The Owls’ finished 110th out of 125 Football Bowl Subdivision teams in total defense that year when they gave up 474.3 yards per game. The pass defense checked in at 121st with 298.6 yards allowed per game.

The special teams unit was even worse. The Owls made just three of nine field goals they attempted. That’s not a typo. They only attempted nine field goals all year. They also missed five extra points.

It was not pretty, to say the least.

Junior quarterback P.J. Walker got his first taste of collegiate action during that year’s loss to Fordham. He said the Owls learned the hard way that year that they have to play for 60 minutes.

“We learned how to finish games and I think that shows now,” Walker, who has thrown for 1,313 yards and nine touchdowns so far this year, said. “We look at it like we have a great team and we have to believe in ourselves.
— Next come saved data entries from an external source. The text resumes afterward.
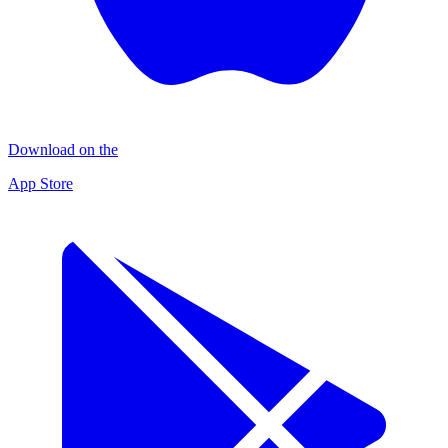
Download on the
App Store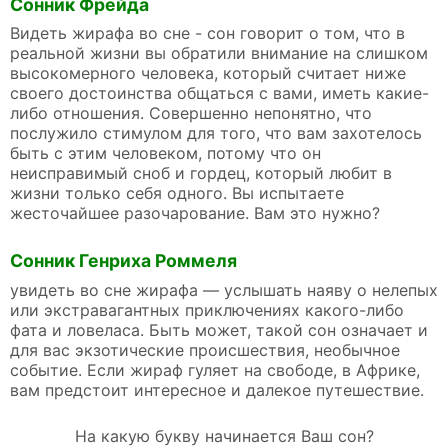
Сонник Фрейда
Видеть жирафа во сне - сон говорит о том, что в
реальной жизни вы обратили внимание на слишком
высокомерного человека, который считает ниже
своего достоинства общаться с вами, иметь какие-
либо отношения. Совершенно непонятно, что
послужило стимулом для того, что вам захотелось
быть с этим человеком, потому что он
неисправимый сноб и гордец, который любит в
жизни только себя одного. Вы испытаете
жесточайшее разочарование. Вам это нужно?
Сонник Генриха Роммеля
увидеть во сне жирафа — услышать наяву о нелепых
или экстравагантных приключениях какого-либо
фата и ловеласа. Быть может, такой сон означает и
для вас экзотические происшествия, необычное
событие. Если жираф гуляет на свободе, в Африке,
вам предстоит интересное и далекое путешествие.
На какую букву начинается Ваш сон?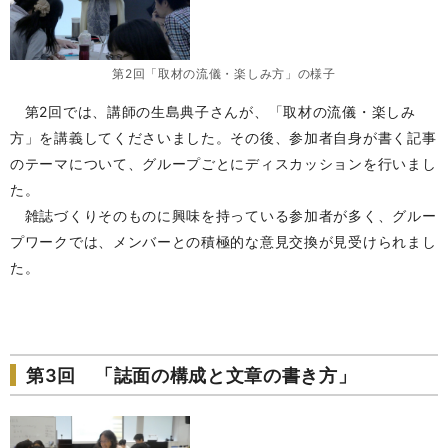
第2回「取材の流儀・楽しみ方」の様子
第2回では、講師の生島典子さんが、「取材の流儀・楽しみ
方」を講義してくださいました。その後、参加者自身が書く記事
のテーマについて、グループごとにディスカッションを行いまし
た。
雑誌づくりそのものに興味を持っている参加者が多く、グルー
プワークでは、メンバーとの積極的な意見交換が見受けられまし
た。
第3回 「誌面の構成と文章の書き方」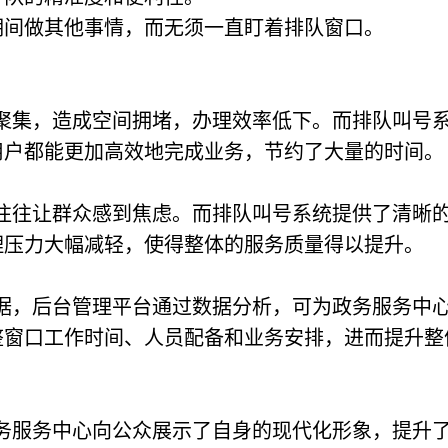
期间做其他事情，而无须一直盯着排队窗口。
聚集，造成空间拥堵，办理效率低下。而排队叫号
用户都能更加高效地完成业务，节约了大量的时间。
往往让群众感到焦虑。而排队叫号系统提供了清晰
理压力大幅减轻，使得整体的服务质量得以提升。
据，后台管理平台通过数据分析，可为政务服务中
整窗口工作时间、人员配备和业务安排，进而提升整
务服务中心向公众展示了自身的现代化形象，提升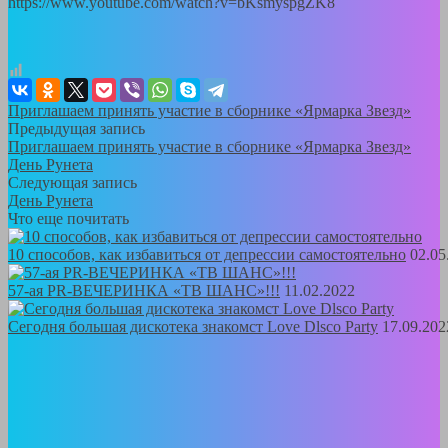
https://www.youtube.com/watch?v=bKsmyspgZK8
Приглашаем принять участие в сборнике «Ярмарка Звезд»
Предыдущая запись
Приглашаем принять участие в сборнике «Ярмарка Звезд»
День Рунета
Следующая запись
День Рунета
Что еще почитать
10 способов, как избавиться от депрессии самостоятельно
02.05
57-ая PR-ВЕЧЕРИНКА «ТВ ШАНС»!!!
11.02.2022
Сегодня большая дискотека знакомст Love Dlsco Party
17.09.202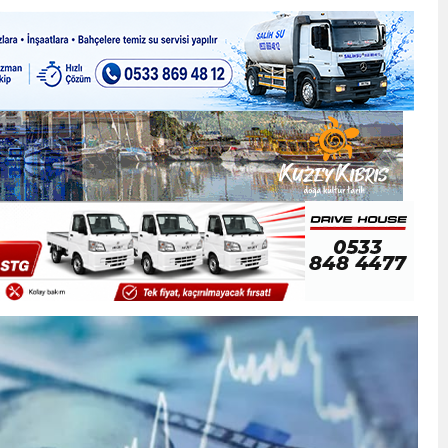
ner gemisini hedef aldı
LIĞI ÖNGÖRÜMÜZ YÜZDE 7.5 İLE 8.5 ARASINDA
 sergi açılışında fenalaşarak hastaneye kaldırıldı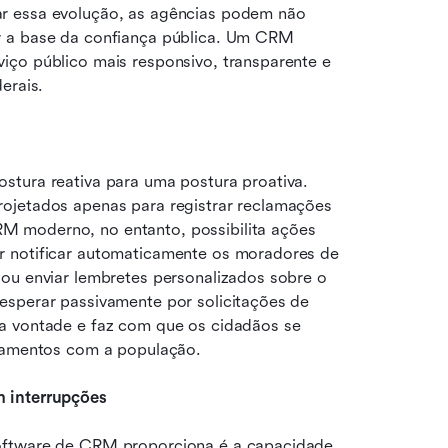
r essa evolução, as agências podem não 
r a base da confiança pública. Um CRM 
ço público mais responsivo, transparente e 
erais.
stura reativa para uma postura proativa. 
ojetados apenas para registrar reclamações 
 moderno, no entanto, possibilita ações 
r notificar automaticamente os moradores de 
ou enviar lembretes personalizados sobre o 
esperar passivamente por solicitações de 
a vontade e faz com que os cidadãos se 
onamentos com a população.
m interrupções
oftware de CRM proporciona é a capacidade 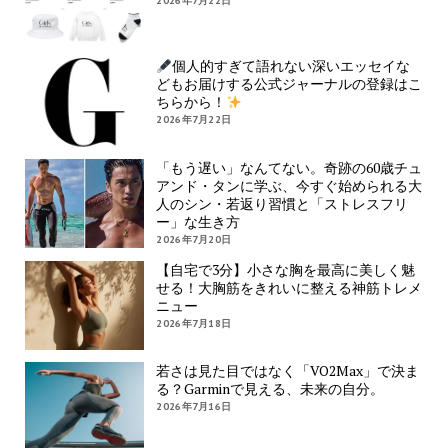
2026年7月22日
個人的すぎて語れない深いエッセイな
どもお届けする公式ジャーナルの登録はこ
ちらから！
2026年7月22日
「もう遅い」なんてない。奇跡の60歳チュ
アンド・タンに学ぶ、今すぐ始められる大
人のシン・若返り習慣と「ストレスフリ
ー」な生き方
2026年7月20日
【自宅で3分】小さな胸を最高に美しく魅
せる！大胸筋をきれいに整える神筋トレメ
ニュー
2026年7月18日
若さは見た目ではなく「VO2Max」で決ま
る？Garminで見える、未来の自分。
2026年7月16日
We learned we have to go out there and play great defense and great special teams and not turn the ball over. It’s things like that we didn’t do as a 2-10 team.”

Rhule was blunt when asked about what was wrong with that team and what needed to be learned.

“They learned to take nothing for granted,” Rhule said. “Sometimes people think they’ll win because of what they look like in the mirror before the game. When I first got here, I think that’s what a lot of guys thought. I think they thought you won because of how talented you are or because of the pregame speech. It was all those things. There was no personal responsibility.

“We had so many hard losses that year that came down to details. We’re playing the same defense now that we played then. We kept teaching. I think they learned about details and attention to details."

The players weren’t the only ones to learn some tough lessons that year. Rhule, who was in his first year as a head coach, and his staff did, as well.

“I learned to consistently pay attention to details and focus on the process,” Rhule said. “If you have a tough team and they focus on the details, they have a chance. That’s why I run the scout teams. That’s the details of it. Those are the young guys and I’m teaching the young guys how to be detailed.”

Despite the lumps Temple took that year, Ioannidis, for one, always believed that this undefeated record, this frenzy and this chance are things the Owls were always capable of. He said his teammates feel the same way.

“We figured our time was coming," he said. "We were young. We were 2-10. We were playing I think seven or eight sophomores on the defense and same on the offense. But we knew this moment was coming.”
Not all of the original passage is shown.